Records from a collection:

+ + + +

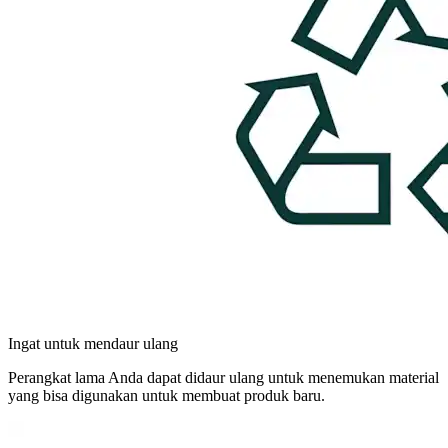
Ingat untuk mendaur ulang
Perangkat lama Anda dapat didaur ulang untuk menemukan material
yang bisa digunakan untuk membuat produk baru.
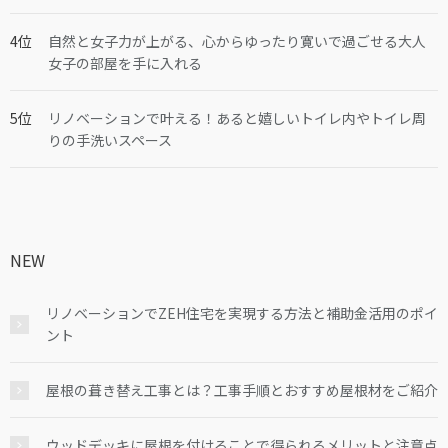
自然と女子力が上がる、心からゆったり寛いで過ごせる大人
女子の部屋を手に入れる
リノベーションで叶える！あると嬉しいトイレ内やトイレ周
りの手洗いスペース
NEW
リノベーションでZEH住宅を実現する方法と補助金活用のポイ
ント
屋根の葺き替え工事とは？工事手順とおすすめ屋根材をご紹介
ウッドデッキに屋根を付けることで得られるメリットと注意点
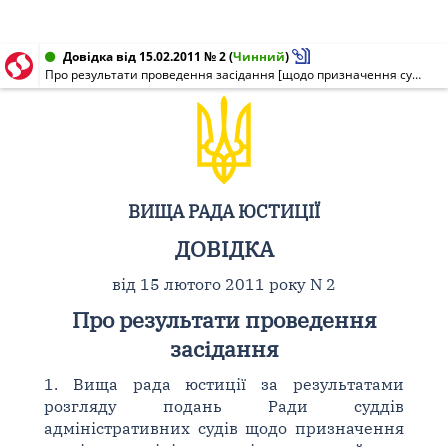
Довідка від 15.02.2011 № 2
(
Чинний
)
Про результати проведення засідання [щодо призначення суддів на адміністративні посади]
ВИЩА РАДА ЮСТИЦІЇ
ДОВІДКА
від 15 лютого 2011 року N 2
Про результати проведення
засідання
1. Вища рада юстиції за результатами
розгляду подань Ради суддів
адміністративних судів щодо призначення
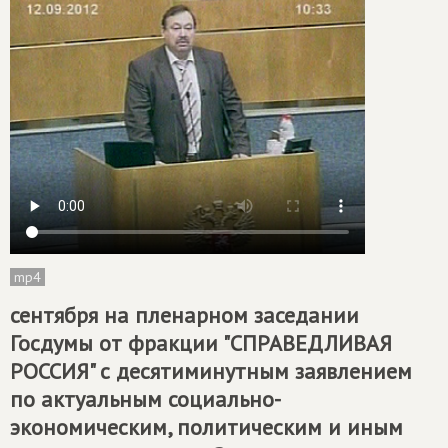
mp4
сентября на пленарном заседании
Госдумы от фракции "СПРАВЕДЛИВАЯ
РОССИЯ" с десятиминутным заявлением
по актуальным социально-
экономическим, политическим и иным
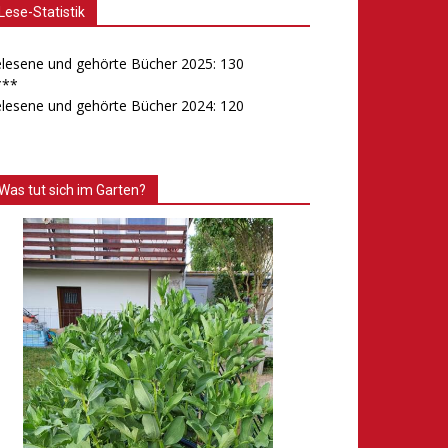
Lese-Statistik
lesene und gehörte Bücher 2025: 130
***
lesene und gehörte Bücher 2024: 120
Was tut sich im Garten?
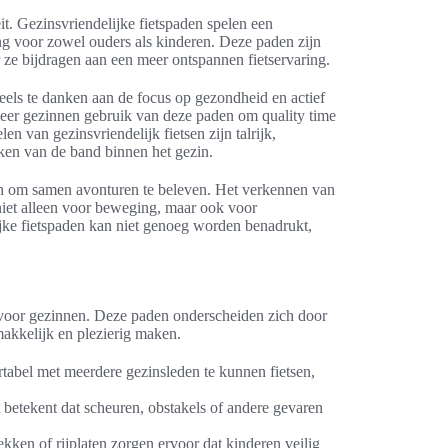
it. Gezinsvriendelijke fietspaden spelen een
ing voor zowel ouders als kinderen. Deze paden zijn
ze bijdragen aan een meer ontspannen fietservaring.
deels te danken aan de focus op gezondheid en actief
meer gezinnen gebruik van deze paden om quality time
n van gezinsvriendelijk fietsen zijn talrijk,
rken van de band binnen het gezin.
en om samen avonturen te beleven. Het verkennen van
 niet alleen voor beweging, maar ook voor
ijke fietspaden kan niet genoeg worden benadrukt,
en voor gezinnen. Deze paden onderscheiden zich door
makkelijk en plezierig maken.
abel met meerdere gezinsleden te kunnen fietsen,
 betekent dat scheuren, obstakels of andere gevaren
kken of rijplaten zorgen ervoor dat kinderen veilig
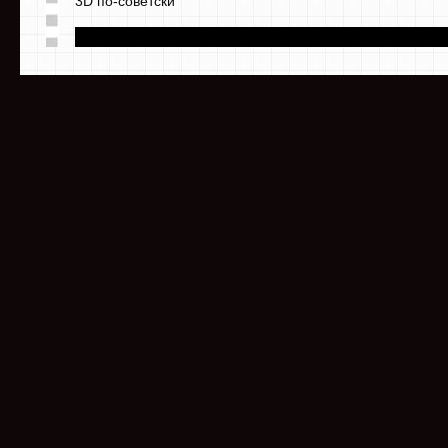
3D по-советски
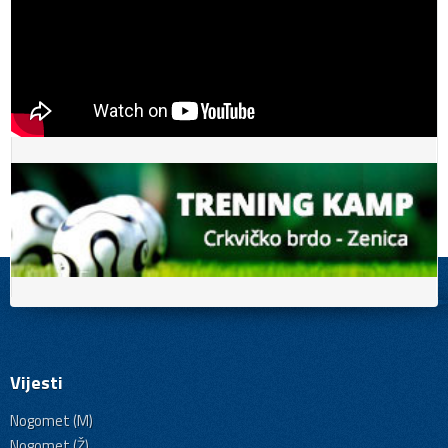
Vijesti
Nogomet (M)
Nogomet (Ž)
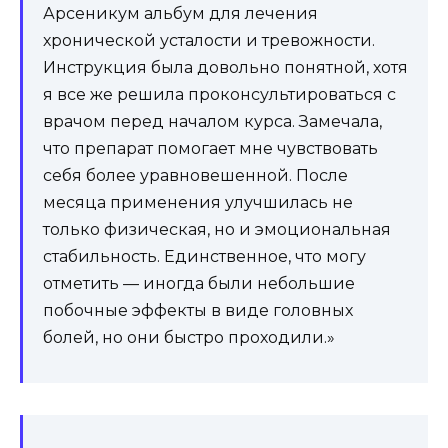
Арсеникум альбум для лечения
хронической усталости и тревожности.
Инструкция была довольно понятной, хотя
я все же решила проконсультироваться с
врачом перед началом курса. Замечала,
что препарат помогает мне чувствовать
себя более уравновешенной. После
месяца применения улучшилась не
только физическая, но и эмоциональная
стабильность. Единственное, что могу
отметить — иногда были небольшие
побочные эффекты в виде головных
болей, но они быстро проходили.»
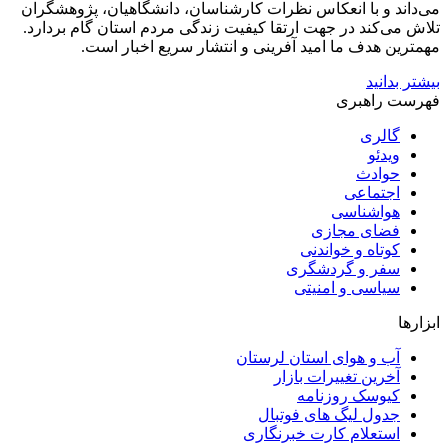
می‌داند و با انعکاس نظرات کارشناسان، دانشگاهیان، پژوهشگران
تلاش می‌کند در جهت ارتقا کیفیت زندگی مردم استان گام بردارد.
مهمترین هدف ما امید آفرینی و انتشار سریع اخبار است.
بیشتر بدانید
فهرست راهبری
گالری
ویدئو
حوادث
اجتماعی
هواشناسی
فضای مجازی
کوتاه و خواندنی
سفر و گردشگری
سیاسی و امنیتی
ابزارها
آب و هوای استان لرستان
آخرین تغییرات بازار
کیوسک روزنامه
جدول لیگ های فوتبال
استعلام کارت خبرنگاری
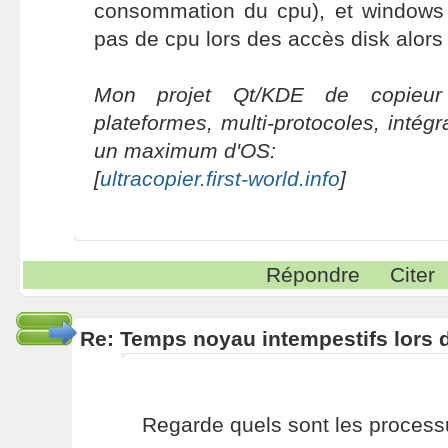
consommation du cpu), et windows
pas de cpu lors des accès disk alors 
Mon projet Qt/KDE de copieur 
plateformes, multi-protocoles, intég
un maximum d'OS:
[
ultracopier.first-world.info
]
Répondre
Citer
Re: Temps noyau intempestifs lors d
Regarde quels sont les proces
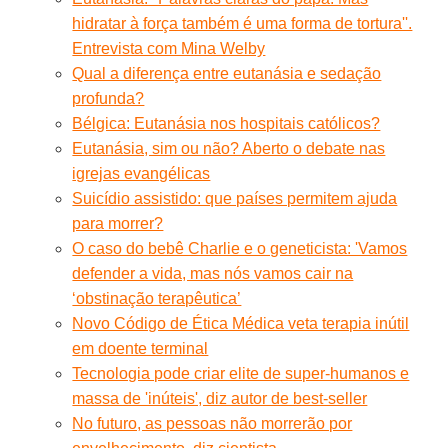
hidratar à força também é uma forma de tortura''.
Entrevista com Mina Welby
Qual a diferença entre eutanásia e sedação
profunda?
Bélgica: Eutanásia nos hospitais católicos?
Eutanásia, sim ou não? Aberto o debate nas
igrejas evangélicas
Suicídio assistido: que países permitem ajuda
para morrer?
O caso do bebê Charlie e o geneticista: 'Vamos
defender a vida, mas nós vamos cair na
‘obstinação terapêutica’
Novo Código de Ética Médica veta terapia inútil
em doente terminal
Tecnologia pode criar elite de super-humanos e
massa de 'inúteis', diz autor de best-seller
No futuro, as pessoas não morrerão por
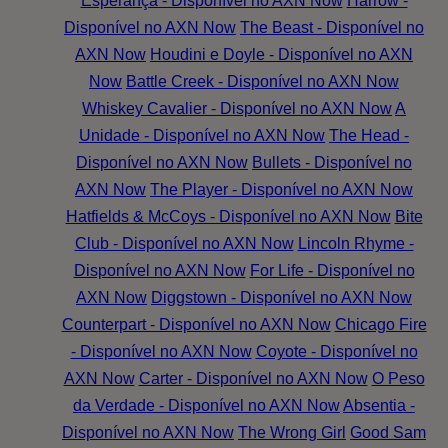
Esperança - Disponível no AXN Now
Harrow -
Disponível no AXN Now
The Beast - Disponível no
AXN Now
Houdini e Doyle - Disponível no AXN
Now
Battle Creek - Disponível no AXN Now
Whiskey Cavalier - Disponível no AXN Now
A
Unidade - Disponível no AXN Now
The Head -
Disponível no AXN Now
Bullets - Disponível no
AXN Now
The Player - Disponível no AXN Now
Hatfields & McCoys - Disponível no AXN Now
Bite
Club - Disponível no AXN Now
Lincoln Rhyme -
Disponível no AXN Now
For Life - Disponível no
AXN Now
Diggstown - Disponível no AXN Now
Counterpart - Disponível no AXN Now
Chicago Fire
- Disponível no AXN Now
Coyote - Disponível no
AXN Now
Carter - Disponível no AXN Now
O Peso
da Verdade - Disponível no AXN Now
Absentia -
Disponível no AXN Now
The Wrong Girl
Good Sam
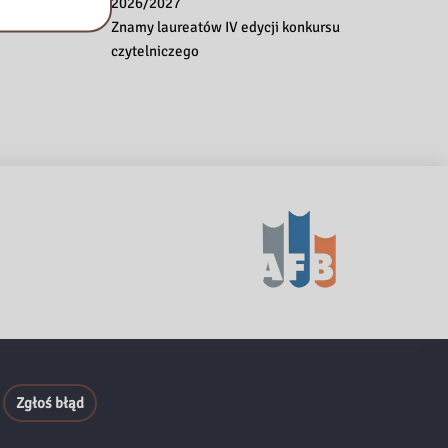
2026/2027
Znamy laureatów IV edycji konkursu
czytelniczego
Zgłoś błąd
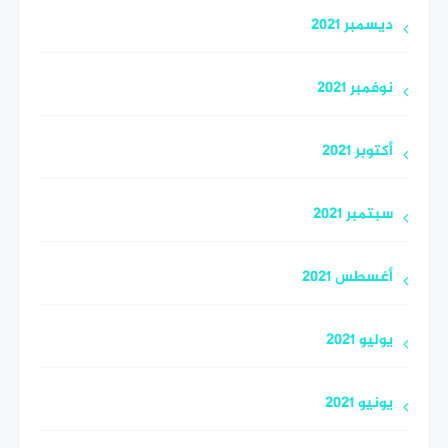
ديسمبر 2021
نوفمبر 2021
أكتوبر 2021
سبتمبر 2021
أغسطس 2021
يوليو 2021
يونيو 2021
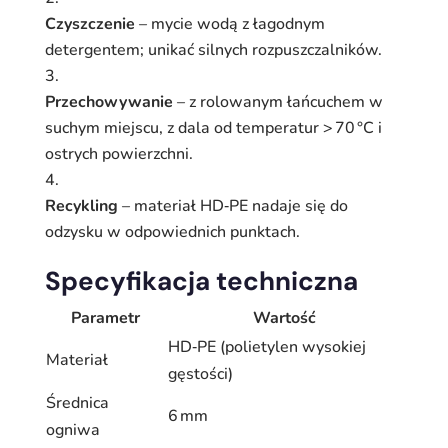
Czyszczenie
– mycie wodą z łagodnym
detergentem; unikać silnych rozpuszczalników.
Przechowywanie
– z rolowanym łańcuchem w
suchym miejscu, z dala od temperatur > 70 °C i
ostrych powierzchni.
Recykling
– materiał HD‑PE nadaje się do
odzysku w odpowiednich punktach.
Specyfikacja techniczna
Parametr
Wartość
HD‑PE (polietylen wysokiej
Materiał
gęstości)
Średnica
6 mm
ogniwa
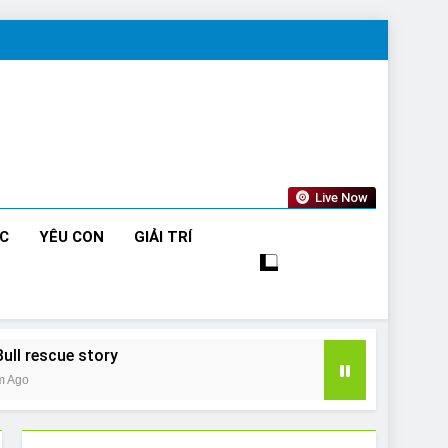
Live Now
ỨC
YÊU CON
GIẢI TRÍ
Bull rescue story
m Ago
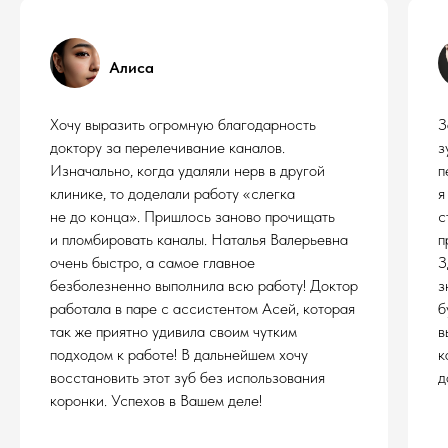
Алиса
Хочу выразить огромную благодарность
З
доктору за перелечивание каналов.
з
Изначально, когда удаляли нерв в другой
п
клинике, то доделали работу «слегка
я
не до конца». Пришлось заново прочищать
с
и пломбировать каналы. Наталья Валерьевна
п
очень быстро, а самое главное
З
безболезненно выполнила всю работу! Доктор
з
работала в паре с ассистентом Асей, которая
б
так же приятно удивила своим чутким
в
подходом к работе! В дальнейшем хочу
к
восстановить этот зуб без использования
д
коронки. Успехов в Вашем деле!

+ + + +

To do: Repeat the records word for word and drop any pictures.

Answer section:
Ingat untuk mendaur ulang
Perangkat lama Anda dapat didaur ulang untuk menemukan material
yang bisa digunakan untuk membuat produk baru.
自然と女子力が上がる、心からゆったり寛いで過ごせる大人
女子の部屋を手に入れる
リノベーションで叶える！あると嬉しいトイレ内やトイレ周
りの手洗いスペース
NEW
リノベーションでZEH住宅を実現する方法と補助金活用のポイ
ント
屋根の葺き替え工事とは？工事手順とおすすめ屋根材をご紹介
ウッドデッキに屋根を付けることで得られるメリットと注意点
Довідка від 15.02.2011 № 2
(
Чинний
)
Про результати проведення засідання [щодо призначення суддів на адміністративні посади]
ВИЩА РАДА ЮСТИЦІЇ
ДОВІДКА
від 15 лютого 2011 року N 2
Про результати проведення
засідання
1. Вища рада юстиції за результатами
розгляду подань Ради суддів
адміністративних судів щодо призначення
mp4
сентября на пленарном заседании
Госдумы от фракции "СПРАВЕДЛИВАЯ
РОССИЯ" с десятиминутным заявлением
по актуальным социально-
экономическим, политическим и иным
Lese-Statistik
lesene und gehörte Bücher 2025: 130
***
lesene und gehörte Bücher 2024: 120
Was tut sich im Garten?
it. Gezinsvriendelijke fietspaden spelen een
ing voor zowel ouders als kinderen. Deze paden zijn
ze bijdragen aan een meer ontspannen fietservaring.
deels te danken aan de focus op gezondheid en actief
meer gezinnen gebruik van deze paden om quality time
n van gezinsvriendelijk fietsen zijn talrijk,
rken van de band binnen het gezin.
en om samen avonturen te beleven. Het verkennen van
 niet alleen voor beweging, maar ook voor
ijke fietspaden kan niet genoeg worden benadrukt,
en voor gezinnen. Deze paden onderscheiden zich door
makkelijk en plezierig maken.
abel met meerdere gezinsleden te kunnen fietsen,
 betekent dat scheuren, obstakels of andere gevaren
kken of rijplaten zorgen ervoor dat kinderen veilig
3D по-советски
Vijesti
Nogomet (M)
Nogomet (Ž)
Арсеникум альбум для лечения
хронической усталости и тревожности.
Инструкция была довольно понятной, хотя
я все же решила проконсультироваться с
врачом перед началом курса. Замечала,
что препарат помогает мне чувствовать
себя более уравновешенной. После
месяца применения улучшилась не
только физическая, но и эмоциональная
стабильность. Единственное, что могу
отметить — иногда были небольшие
побочные эффекты в виде головных
болей, но они быстро проходили.»
می‌داند و با انعکاس نظرات کارشناسان، دانشگاهیان، پژوهشگران
تلاش می‌کند در جهت ارتقا کیفیت زندگی مردم استان گام بردارد.
مهمترین هدف ما امید آفرینی و انتشار سریع اخبار است.
بیشتر بدانید
فهرست راهبری
گالری
ویدئو
حوادث
اجتماعی
هواشناسی
فضای مجازی
کوتاه و خواندنی
سفر و گردشگری
سیاسی و امنیتی
ابزارها
آب و هوای استان لرستان
آخرین تغییرات بازار
کیوسک روزنامه
جدول لیگ های فوتبال
استعلام کارت خبرنگاری
consommation du cpu), et windows
pas de cpu lors des accès disk alors 
Mon projet Qt/KDE de copieur 
plateformes, multi-protocoles, intég
un maximum d'OS:
[
ultracopier.first-world.info
]
Répondre
Citer
Re: Temps noyau intempestifs lors d
Regarde quels sont les proces
hidratar à força também é uma forma de tortura''.
Entrevista com Mina Welby
Qual a diferença entre eutanásia e sedação
profunda?
Bélgica: Eutanásia nos hospitais católicos?
Eutanásia, sim ou não? Aberto o debate nas
igrejas evangélicas
Suicídio assistido: que países permitem ajuda
para morrer?
O caso do bebê Charlie e o geneticista: 'Vamos
defender a vida, mas nós vamos cair na
‘obstinação terapêutica’
Novo Código de Ética Médica veta terapia inútil
em doente terminal
Tecnologia pode criar elite de super-humanos e
massa de 'inúteis', diz autor de best-seller
No futuro, as pessoas não morrerão por
Esperança - Disponível no AXN Now
Harrow -
Disponível no AXN Now
The Beast - Disponível no
AXN Now
Houdini e Doyle - Disponível no AXN
Now
Battle Creek - Disponível no AXN Now
Whiskey Cavalier - Disponível no AXN Now
A
Unidade - Disponível no AXN Now
The Head -
Disponível no AXN Now
Bullets - Disponível no
AXN Now
The Player - Disponível no AXN Now
Hatfields & McCoys - Disponível no AXN Now
Bite
Club - Disponível no AXN Now
Lincoln Rhyme -
Disponível no AXN Now
For Life - Disponível no
AXN Now
Diggstown - Disponível no AXN Now
Counterpart - Disponível no AXN Now
Chicago Fire
- Disponível no AXN Now
Coyote - Disponível no
AXN Now
Carter - Disponível no AXN Now
O Peso
da Verdade - Disponível no AXN Now
Absentia -
Disponível no AXN Now
The Wrong Girl
Good Sam
2026/2027
Znamy laureatów IV edycji konkursu
czytelniczego
Zgłoś błąd
ديسمبر 2021
نوفمبر 2021
أكتوبر 2021
سبتمبر 2021
أغسطس 2021
يوليو 2021
يونيو 2021
Czyszczenie
– mycie wodą z łagodnym
detergentem; unikać silnych rozpuszczalników.
Przechowywanie
– z rolowanym łańcuchem w
suchym miejscu, z dala od temperatur > 70 °C i
ostrych powierzchni.
Recykling
– materiał HD‑PE nadaje się do
odzysku w odpowiednich punktach.
Specyfikacja techniczna
Parametr
Wartość
HD‑PE (polietylen wysokiej
Materiał
gęstości)
Średnica
6 mm
ogniwa
Live Now
ỨC
YÊU CON
GIẢI TRÍ
Bull rescue story
m Ago
Алиса
Хочу выразить огромную благодарность
З
доктору за перелечивание каналов.
з
Изначально, когда удаляли нерв в другой
п
клинике, то доделали работу «слегка
я
не до конца». Пришлось заново прочищать
с
и пломбировать каналы. Наталья Валерьевна
п
очень быстро, а самое главное
З
безболезненно выполнила всю работу! Доктор
з
работала в паре с ассистентом Асей, которая
б
так же приятно удивила своим чутким
в
подходом к работе! В дальнейшем хочу
к
восстановить этот зуб без использования
д
коронки. Успехов в Вашем деле!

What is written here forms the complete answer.